I'm going to start an issue on thinking through how to filter down to peptides that are potentially real.

taylorreiter commented 8 months ago
  • should the models that you received from the autopeptideml authors be included in the repo (assuming they're not too large)? alternatively, we could host the models somewhere else (S3 or another github repo) and then download them in the snakefile.

The model folders are ~400mb, so I didn't upload them here. My hope is that the person who shared them with me will make them available for download soon, and i'll incorporate them with a download link in the pipeline then. My plan is to punt on putting them anywhere til this happens, but I put some comments into the snakefile as reminders to do that. If the authors don't make them available for download soon, I'll put them on OSF for download.

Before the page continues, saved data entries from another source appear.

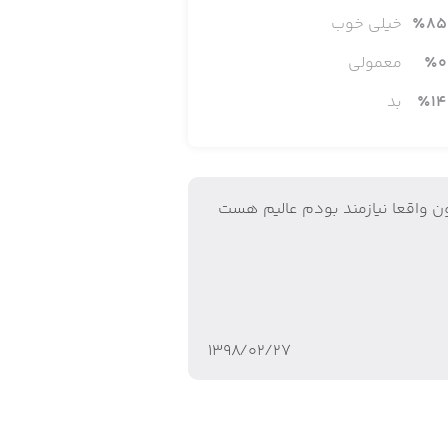
85
٪
خیلی خوب
اپلیکیشن از قابلیت جست‌وجوی صوتی هم پشتیبانی می‌کند. در اپلیکیشن Dorland Medical Illustrated قسمت ویژه‌ آموزشی هم وجود دارد که
0
٪
معمولی
14
٪
بد
ن واقعا نيازمند بودم عاليم هست
۱۳۹۸/۰۲/۲۷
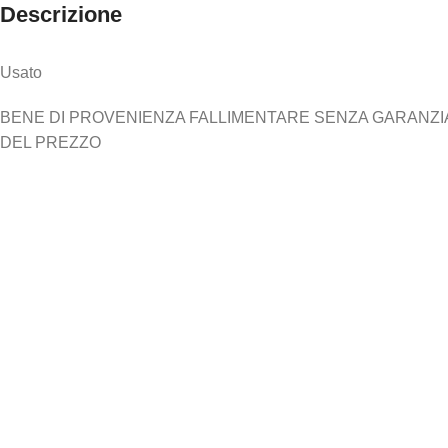
Descrizione
Usato
BENE DI PROVENIENZA FALLIMENTARE SENZA GARANZIA N
DEL PREZZO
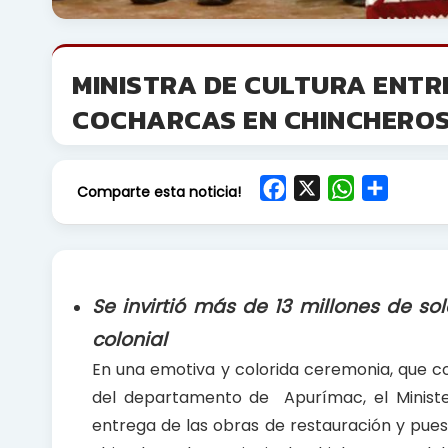
MINISTRA DE CULTURA ENT
COCHARCAS EN CHINCHEROS
F
X
W
S
Comparte esta noticia!
a
h
h
c
a
a
e
t
r
b
s
e
Se invirtió más de 13 millones de so
o
A
colonial
o
p
En una emotiva y colorida ceremonia, que co
k
p
del departamento de Apurímac, el Ministeri
entrega de las obras de restauración y pues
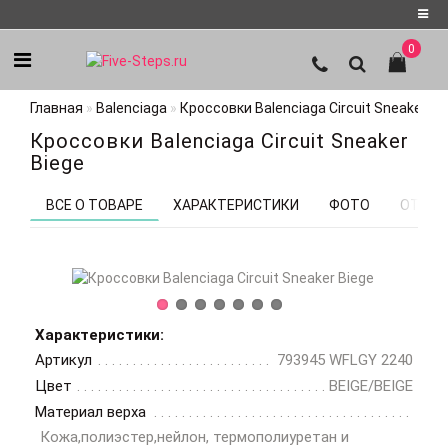
0
Регистрация
Главная
Balenciaga
Кроссовки Balenciaga Circuit Sneaker Bi
Авторизация
Кроссовки Balenciaga Circuit Sneaker
Мои
Biege
закладки
0
ВСЕ О ТОВАРЕ
ХАРАКТЕРИСТИКИ
ФОТО
ОТЗЫВ
Характеристики:
Артикул
793945 WFLGY 2240
Цвет
BEIGE/BEIGE
Материал верха
Кожа,полиэстер,нейлон, термополиуретан и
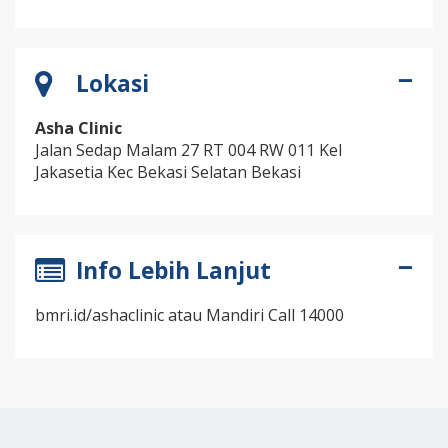
Lokasi
Asha Clinic
Jalan Sedap Malam 27 RT 004 RW 011 Kel
Jakasetia Kec Bekasi Selatan Bekasi
Info Lebih Lanjut
bmri.id/ashaclinic atau Mandiri Call 14000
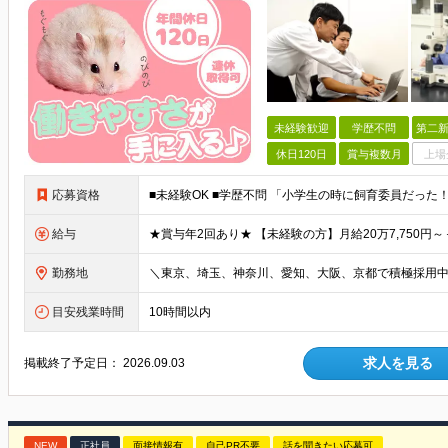
未経験歓迎
学歴不問
第二新
休日120日
賞与複数月
上場
応募資格
給与
勤務地
目安残業時間
10時間以内
求人を見る
掲載終了予定日：
2026.09.03
NEW
正社員
面接情報有
自己PR不要
話を聞きたい応募可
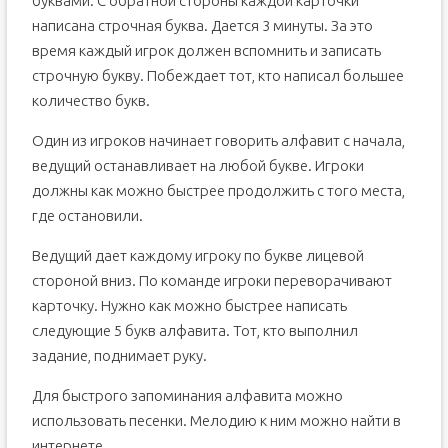
буквами. С обратной стороны каждой карточки
написана строчная буква. Дается 3 минуты. За это
время каждый игрок должен вспомнить и записать
строчную букву. Побеждает тот, кто написал большее
количество букв.
Один из игроков начинает говорить алфавит с начала,
ведущий останавливает на любой букве. Игроки
должны как можно быстрее продолжить с того места,
где остановили.
Ведущий дает каждому игроку по букве лицевой
стороной вниз. По команде игроки переворачивают
карточку. Нужно как можно быстрее написать
следующие 5 букв алфавита. Тот, кто выполнил
задание, поднимает руку.
Для быстрого запоминания алфавита можно
использовать песенки. Мелодию к ним можно найти в
интернете.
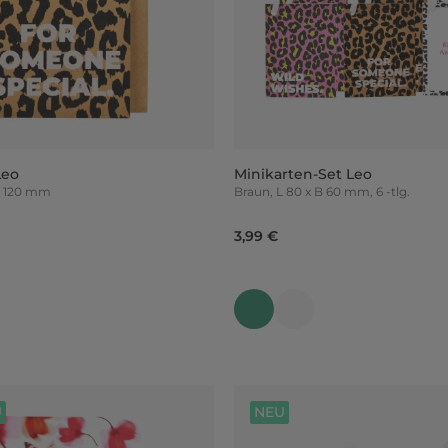
Leo
Minikarten-Set Leo
5 x B 120 mm
Braun, L 80 x B 60 mm, 6 -tlg.
3,99 €
U
NEU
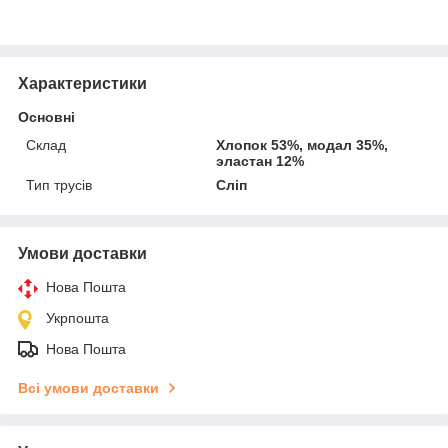
Характеристики
Основні
Склад
Хлопок 53%, модал 35%,
эластан 12%
Тип трусів
Сліп
Умови доставки
Нова Пошта
Укрпошта
Нова Пошта
Всі умови доставки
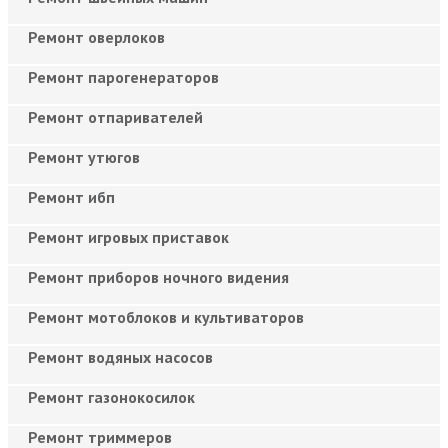
Ремонт оверлоков
Ремонт парогенераторов
Ремонт отпаривателей
Ремонт утюгов
Ремонт ибп
Ремонт игровых приставок
Ремонт приборов ночного видения
Ремонт мотоблоков и культиваторов
Ремонт водяных насосов
Ремонт газонокосилок
Ремонт триммеров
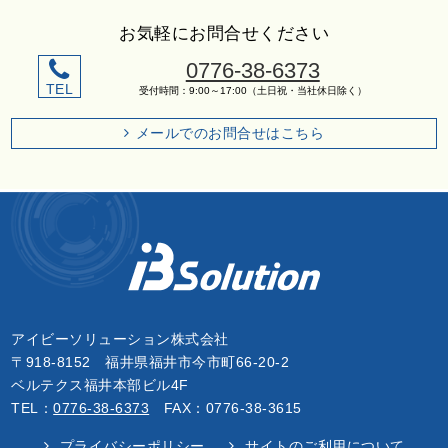
お気軽にお問合せください
0776-38-6373
TEL
受付時間：9:00～17:00（土日祝・当社休日除く）
メールでのお問合せはこちら
アイビーソリューション株式会社
〒918-8152 福井県福井市今市町66-20-2
ベルテクス福井本部ビル4F
TEL：
0776-38-6373
FAX：0776-38-3615
プライバシーポリシー
サイトのご利用について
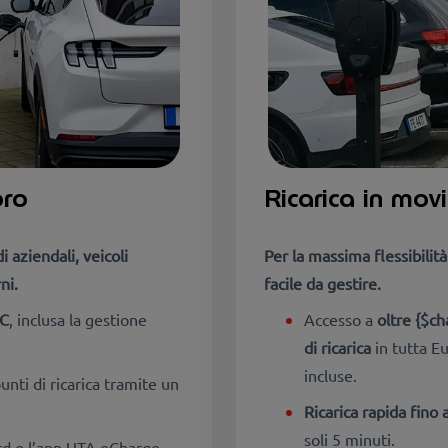
oro
Ricarica in mov
i aziendali, veicoli
Per la massima flessibilità
ni.
facile da gestire.
CC
, inclusa la gestione
Accesso a
oltre {$ch
di ricarica
in tutta E
incluse.
punti di ricarica tramite un
Ricarica rapida fino
soli 5 minuti.
d o l’app UTA eCharge.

  • the use of autopeptideml here is a bit inefficient because it re-generates the ESM embeddings for each of the 12 named models. For now this is probably okay, but it may be worth optimizing if the dataset of combined peptide predictions that are input to autopeptideml becomes large (I would guess larger than ~10,000 sequences).

This is a really good point. I'll make an issue for this. It might be worth just running all twelve models in the same script (I think it probably is, but will make an issue an think on it more!)

  • we should look into the implications of snakemake parallelizing processes that use the GPU (in this case, all of the autopeptideml models). I assume that this is handled in a sensible way at the level of CUDA or the GPU itself, but I'm not sure.

Also a great point, I'll add it to the issue.